Everyone knows that war romances never last . . .
After a whirlwind romance and wedding, Helen Eberhart Daley, an army nurse, and Lieutenant Frank Daley, M.D. are sent to the front lines of Europe with only letters to connect them for months at a time.

Surrounded by danger and desperately wounded patients, they soon find that only the war seems real—and their marriage more and more like a distant dream. If they make it through the war, will their marriage survive?

Based on the incredible true love story, With Love, Wherever You Are is an adult novel from beloved children’s author Dandi Daley Mackall.

Product Details

ISBN-13: 9781496421258
Publisher: Tyndale House Publishers
Publication date: 03/07/2017
Sold by: Barnes & Noble
Format: eBook
Pages: 480
File size: 10 MB

About the Author


Dandi Daley Mackall is the award-winning author of nearly 500 books for children and adults. She visits countless schools and presents keynote addresses at conferences across the United States. Her novel My Boyfriends’ Dogs is now a Hallmark movie. Dandi writes from rural Ohio, here she lives with her family. Visit her online at dandibooks.com.

Read an Excerpt

With Love, Wherever You Are

A Novel


By Dandi A. Mackall, Sarah Mason Rische

Tyndale House Publishers

Copyright © 2017 Dandi A. Mackall
All rights reserved.
ISBN: 978-1-4964-2122-7


CHAPTER 1

Helen


Evanston, Illinois

Dec. 7, 1941

What now? Helen Eberhart elbowed her way through the mass of student nurses crowding the hospital bulletin board. If she were in charge, she would come up with a better system for assigning duties and shifts. Couldn't this top-notch hospital afford more than one bulletin board, at the very least? Student nurses had to check several times a day, and heaven help the would-be nurse who missed one duty, one time change, one announcement.
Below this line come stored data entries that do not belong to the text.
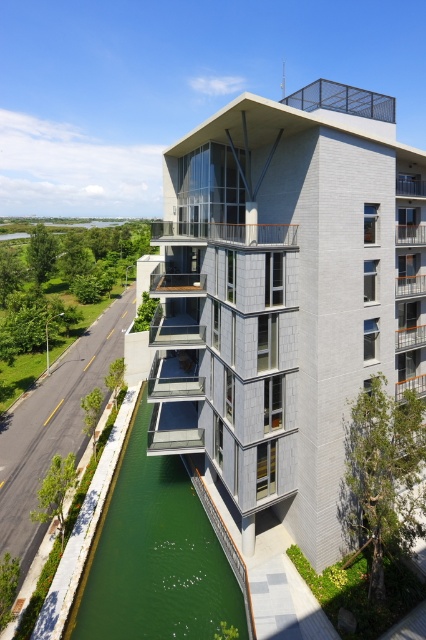 You are a window cleaner standing on the wooden at center. You need to clean the glassy concrete balcony at upper right. Can you reach it from your current position?

The wooden at center is below the glassy concrete balcony at upper right, so you can reach it by moving upwards from the wooden at center to the glassy concrete balcony at upper right. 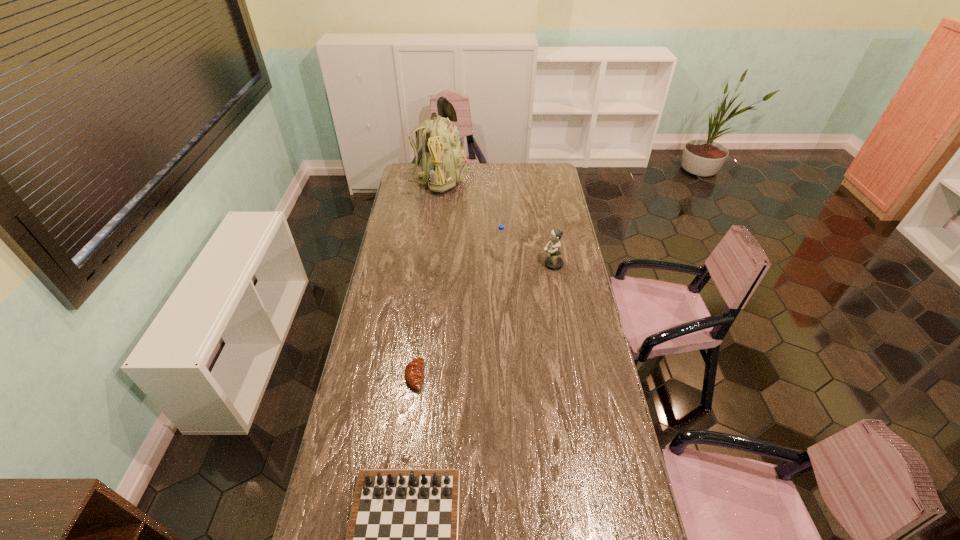 Where is `vacant space located on the right of the fourth object from left to right`? This screenshot has width=960, height=540. vacant space located on the right of the fourth object from left to right is located at coordinates (543, 258).

You are a GUI agent. You are given a task and a screenshot of the screen. Output one action in this format:
    pyautogui.click(x=<x>, y=<y>)
    Task: Click on the vacant space located 0.280m on the right of the crescent roll
    
    Given the screenshot: What is the action you would take?
    pyautogui.click(x=499, y=376)

The width and height of the screenshot is (960, 540). I want to click on object that is at the far edge, so click(443, 164).

The width and height of the screenshot is (960, 540). I want to click on object positioned at the left edge, so click(x=443, y=164).

Find the location of `object at the right edge`. object at the right edge is located at coordinates (553, 262).

The width and height of the screenshot is (960, 540). Identify the location of object at the far left corner. click(443, 164).

Image resolution: width=960 pixels, height=540 pixels. In the image, there is a desktop. Identify the location of vacant space at the far edge. (509, 163).

In the image, there is a desktop. Where is `free space at the left edge`? free space at the left edge is located at coordinates (410, 249).

In the image, there is a desktop. Where is `vacant space at the right edge`? Image resolution: width=960 pixels, height=540 pixels. vacant space at the right edge is located at coordinates (564, 219).

Image resolution: width=960 pixels, height=540 pixels. Find the location of `vacant space that's between the farthest object and the fourth object from left to right`. vacant space that's between the farthest object and the fourth object from left to right is located at coordinates (467, 219). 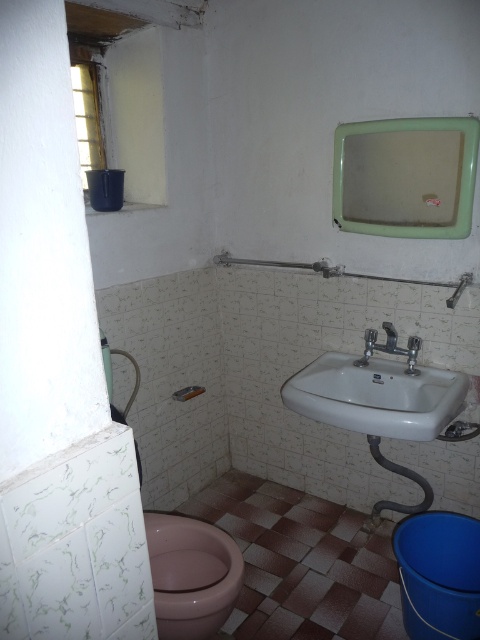 Does green plastic mirror at upper center have a lesser height compared to white glossy sink at lower right?

No.

Is point (444, 224) positioned behind point (391, 372)?

No, it is not.

Where is `green plastic mirror at upper center`? The height and width of the screenshot is (640, 480). green plastic mirror at upper center is located at coordinates (406, 177).

Where is `green plastic mirror at upper center`? green plastic mirror at upper center is located at coordinates (406, 177).

Can you confirm if white glossy sink at lower right is thinner than silver metallic faucet at sink right?

Incorrect, white glossy sink at lower right's width is not less than silver metallic faucet at sink right's.

Can you confirm if white glossy sink at lower right is positioned above silver metallic faucet at sink right?

No.

Who is more forward, (381, 368) or (386, 328)?

Point (386, 328) is more forward.

Find the location of `white glossy sink at lower right`. white glossy sink at lower right is located at coordinates (376, 396).

Is green plastic mirror at upper center thinner than pink glossy toilet bowl at lower left?

No, green plastic mirror at upper center is not thinner than pink glossy toilet bowl at lower left.

Looking at this image, can you confirm if green plastic mirror at upper center is bigger than pink glossy toilet bowl at lower left?

Yes.

What are the coordinates of `green plastic mirror at upper center` in the screenshot? It's located at (406, 177).

This screenshot has width=480, height=640. I want to click on green plastic mirror at upper center, so click(406, 177). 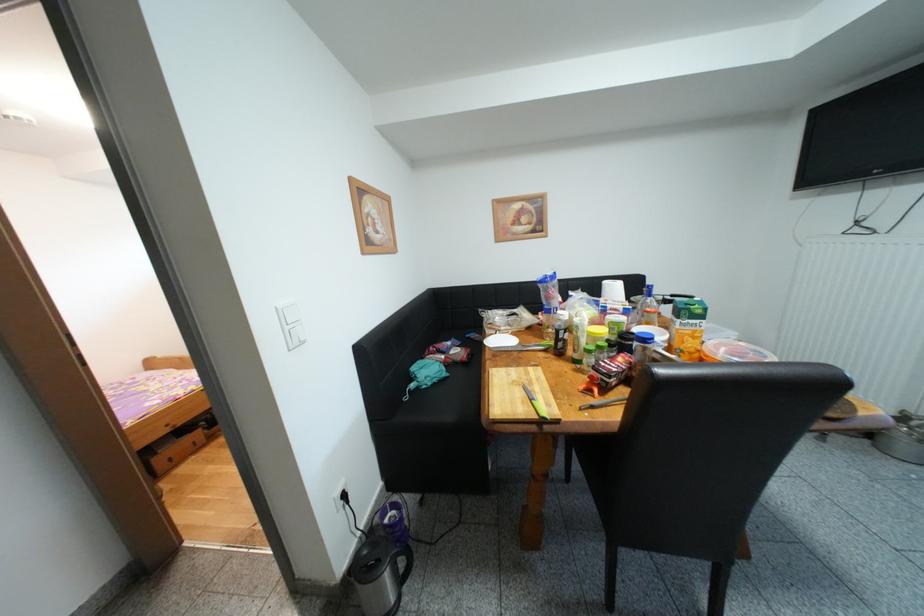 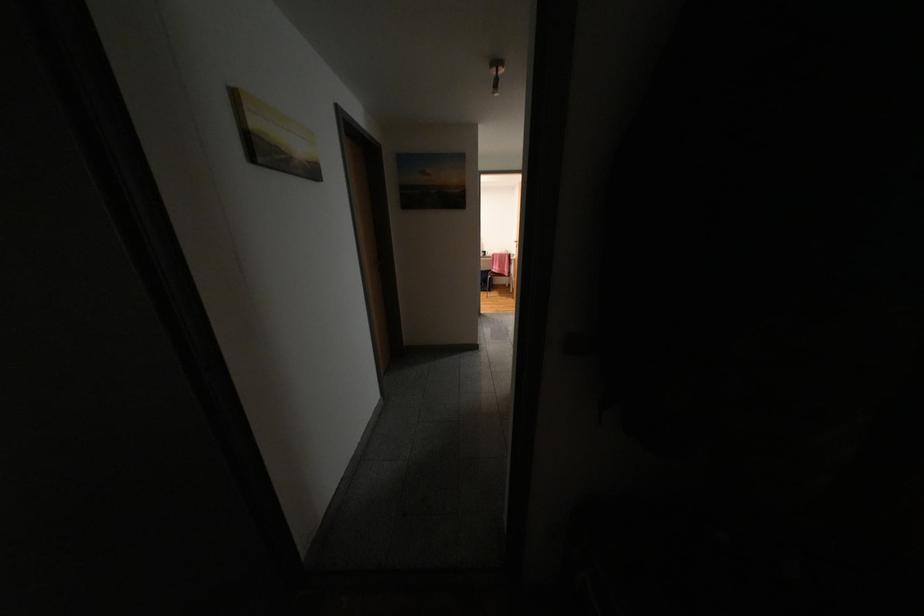 In a continuous first-person perspective shot, in which direction is the camera moving?

The movement direction of the cameraman is left, backward. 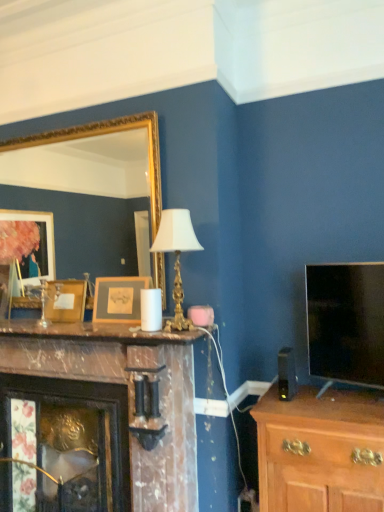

She scanned the list until she got to her name. "Swell," she muttered. Extra duties and extra hours. When was she supposed to study for her anatomy test?

She turned and stood on tiptoes to relay the bad news to her roommate. At five feet eight, half a foot taller than Helen, Lucille was easy to spot. "Lucille! Get coffee! We've both pulled extra —"

"Shhh! Shush, everybody!"

Helen wasn't sure who'd said it, but the whole group quieted to a murmur. The PA system crackled and screeched — another thing she'd see to if she ever got to run things. Two white-jacketed interns strutting up the hall stopped and stared at the metal loudspeaker as if waiting for God — or the chief of staff — to issue at least ten commandments.

True, they didn't get many announcements, but Helen didn't have time to gawk at a disembodied voice. "Coming through!"

"Quiet!" Nurse Benchley frowned at her.

Helen didn't appreciate being shut down. If Benchley weren't one of her instructors, she wouldn't get away with it either.

"... Hawaii from the air."

She'd missed the announcement, but she caught enough to know this wasn't a page from the chief of staff. The hospital was relaying a radio broadcast.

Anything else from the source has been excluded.